Picnic Basket Buttermilk Fried Chicken
Picnic Basket Buttermilk Fried Chicken requires roughly 6 hours and 45 minutes from start to finish. This recipe makes 4 servings with 1210 calories, 50g of protein, and 75g of fat each. This recipe covers 36% of your daily requirements of vitamins and minerals. If you have flour, vegetable shortening, eggs, and a few other ingredients on hand, you can make it. It works well as a main course.
Instructions
With a cleaver or heavy knife, split the chicken breasts, then cut each breast 1/2 in 1/2 again.

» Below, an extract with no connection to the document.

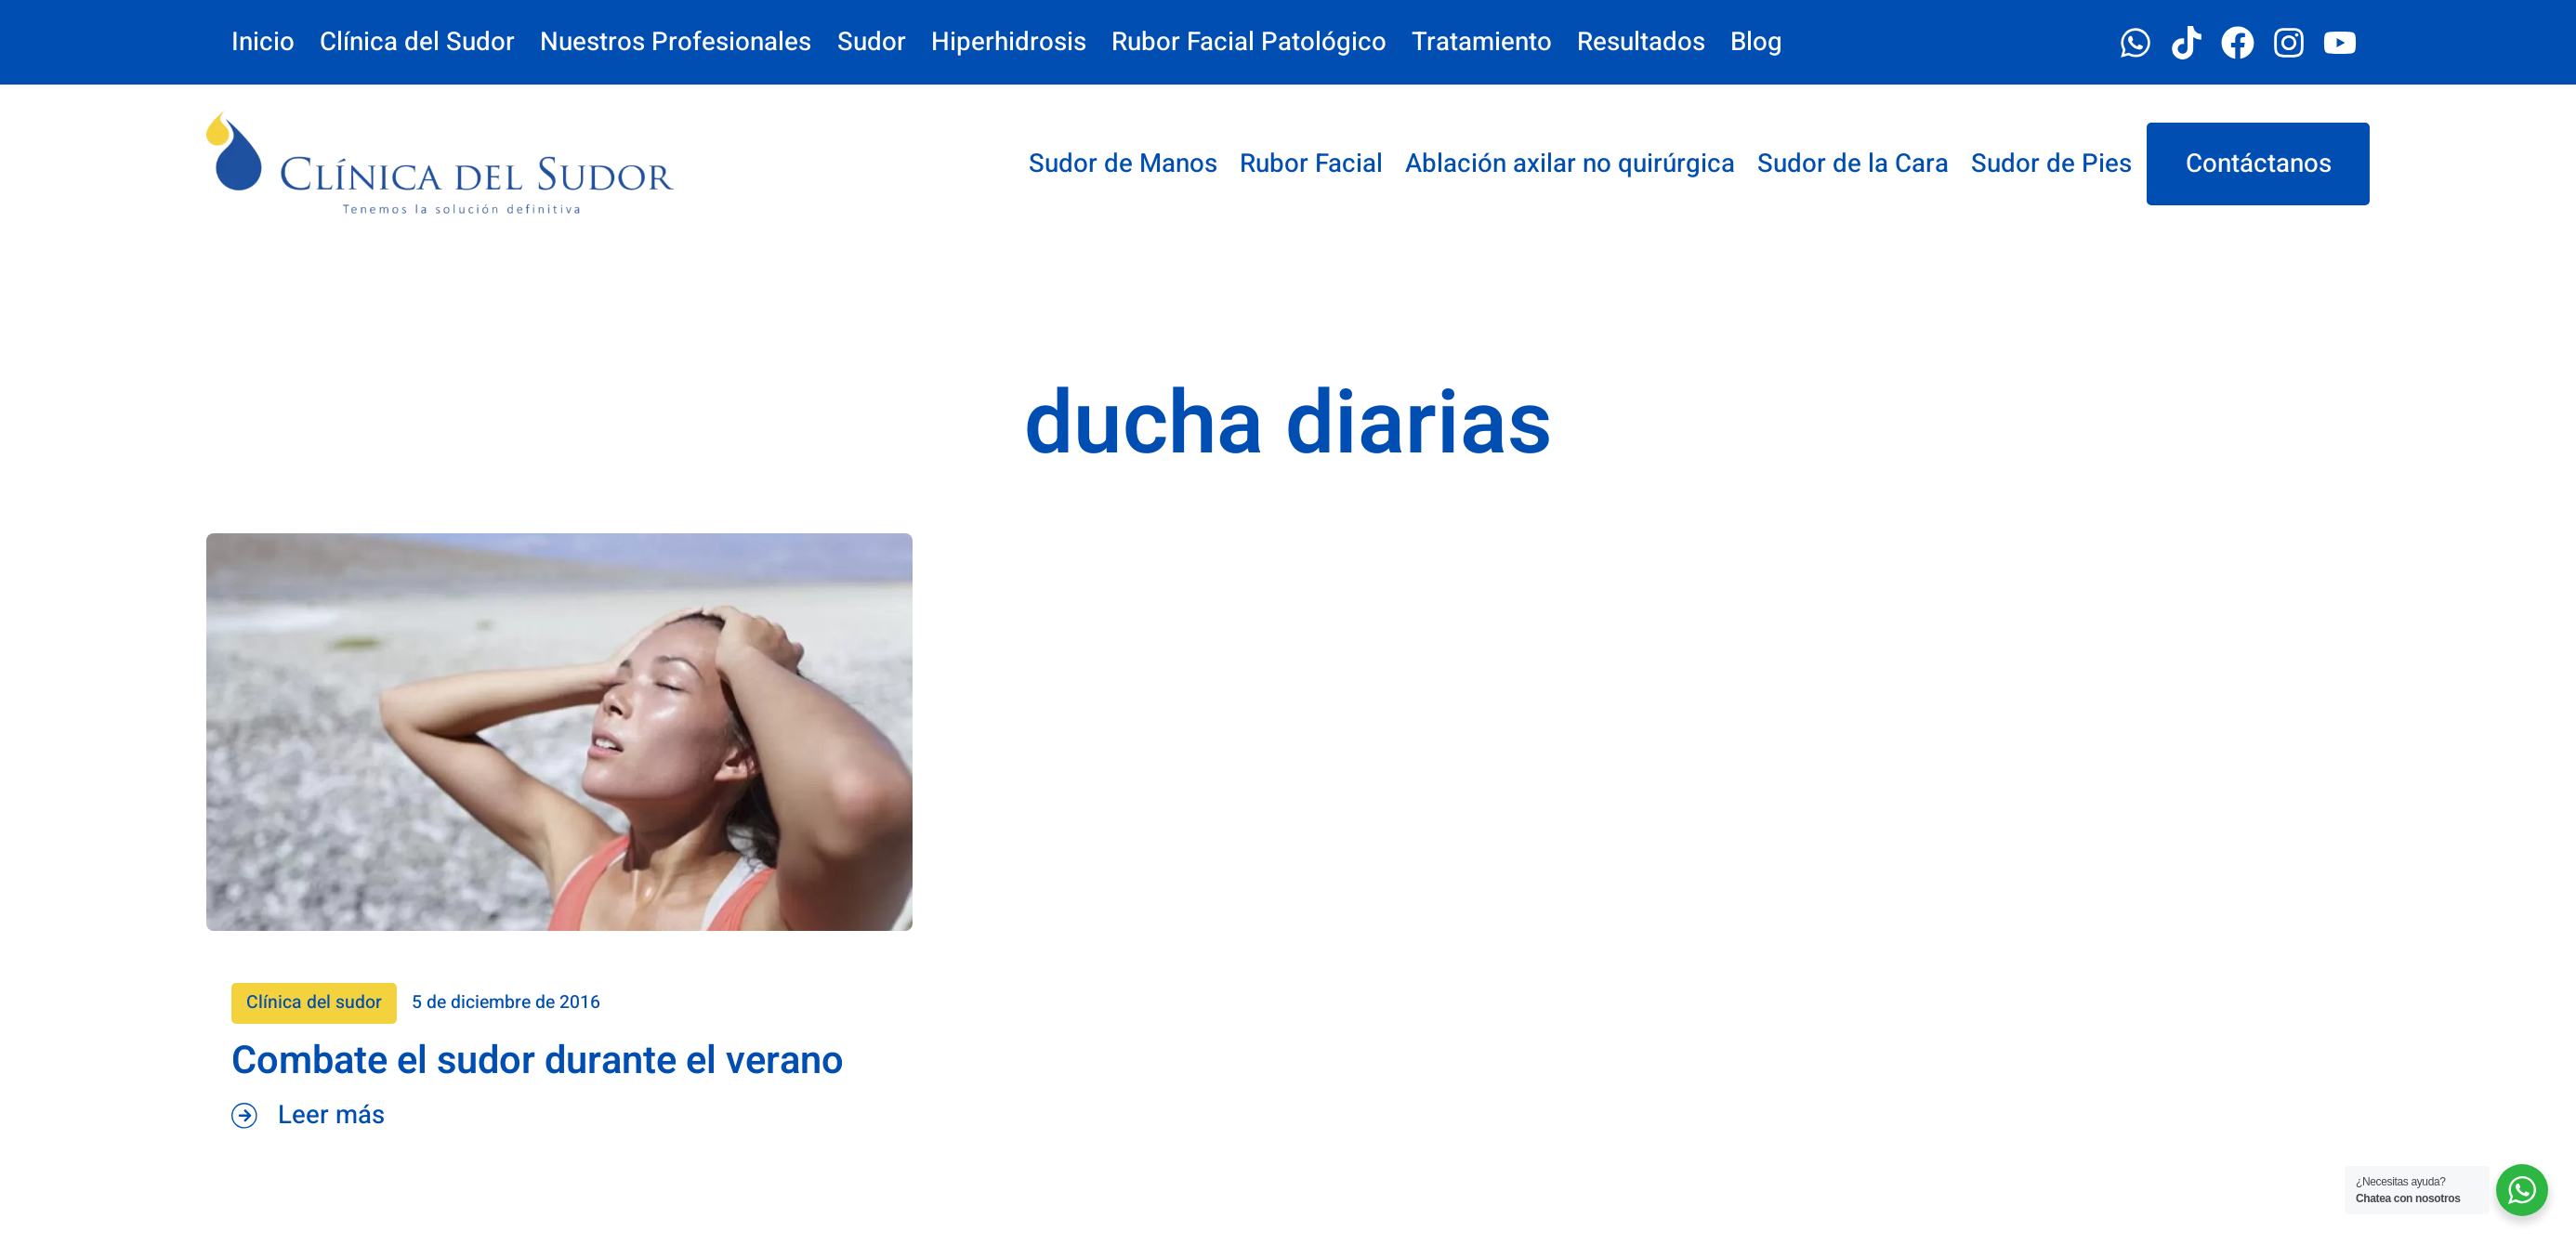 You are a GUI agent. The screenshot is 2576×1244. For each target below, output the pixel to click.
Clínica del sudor (412, 1002)
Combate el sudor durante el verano (637, 1061) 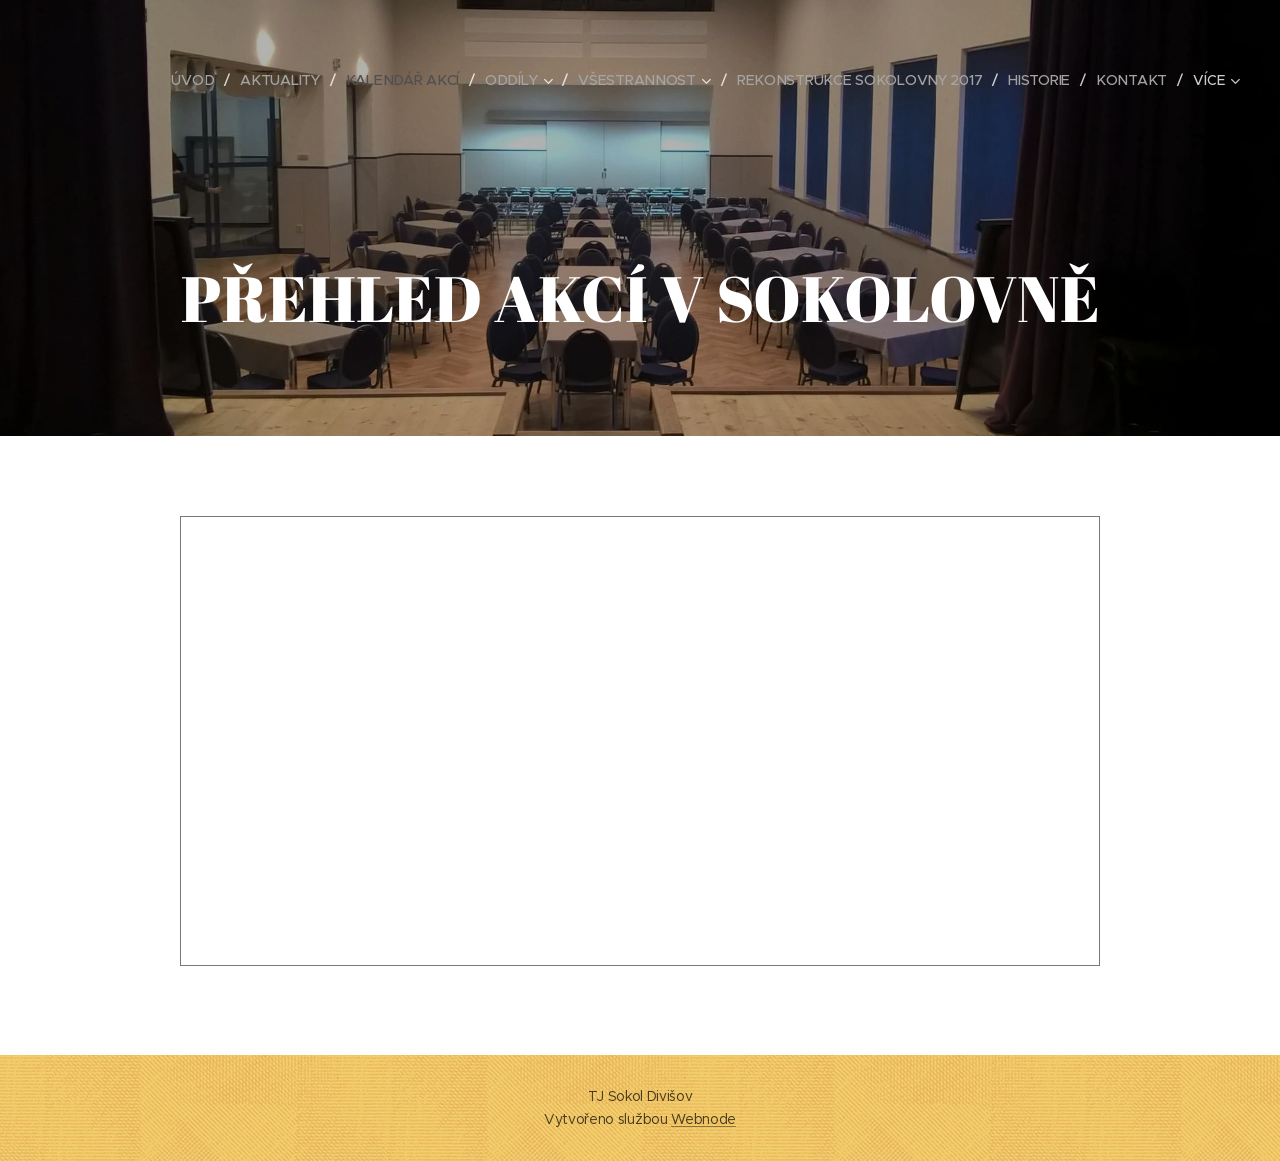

Place the chicken pieces in a shallow container skin side down and pour the buttermilk over them. Cover with plastic wrap and marinate in the refrigerator for at least 6 hours or overnight, if possible.
Preheat the oven to 375 degrees F.
Remove the chicken from the buttermilk and season both sides with salt and pepper.
Place the beaten eggs and flour in separate shallow bowls. Dredge the chicken pieces first in the flour, then the egg, and then the flour again.
In a 12-inch saute pan with deep sides, melt enough shortening so that it is 2 inches deep and heat the pan until the oil begins to smoke.
Fry the chicken for 2 minutes on each side, until the skin is golden brown.
Transfer to a baking sheet and bake the chicken for 15 minutes, or until cooked through.
Serve warm immediately, or store in the refrigerator for the next day's picnic.